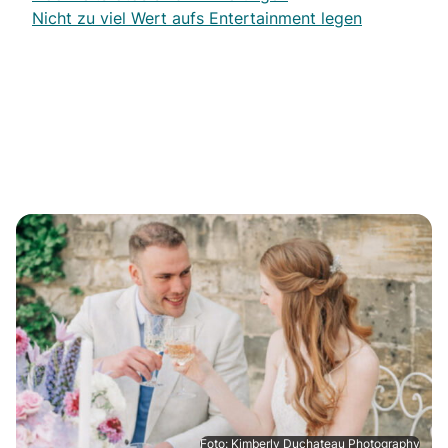
Nicht zu viel Wert aufs Entertainment legen
Foto: Kimberly Duchateau Photography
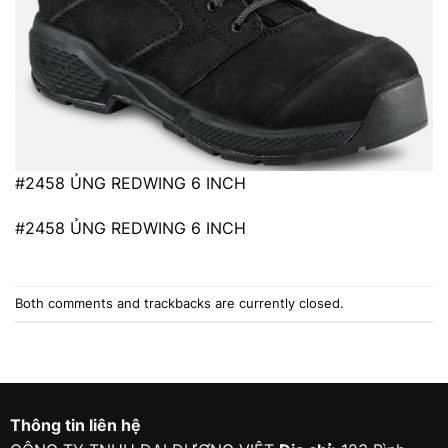
#2458 ỦNG REDWING 6 INCH
#2458 ỦNG REDWING 6 INCH
Both comments and trackbacks are currently closed.
Thông tin liên hệ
___
*PROBLEM REQUIREMENTS*. Every line from the one holding "Foto: Kimberly Duchateau Photography" through the end of the records above must be reproduced verbatim, pictures excepted.

*PROBLEM SOLUTION*.
Foto: Kimberly Duchateau Photography
#2458 ỦNG REDWING 6 INCH
#2458 ỦNG REDWING 6 INCH
Both comments and trackbacks are currently closed.
Thông tin liên hệ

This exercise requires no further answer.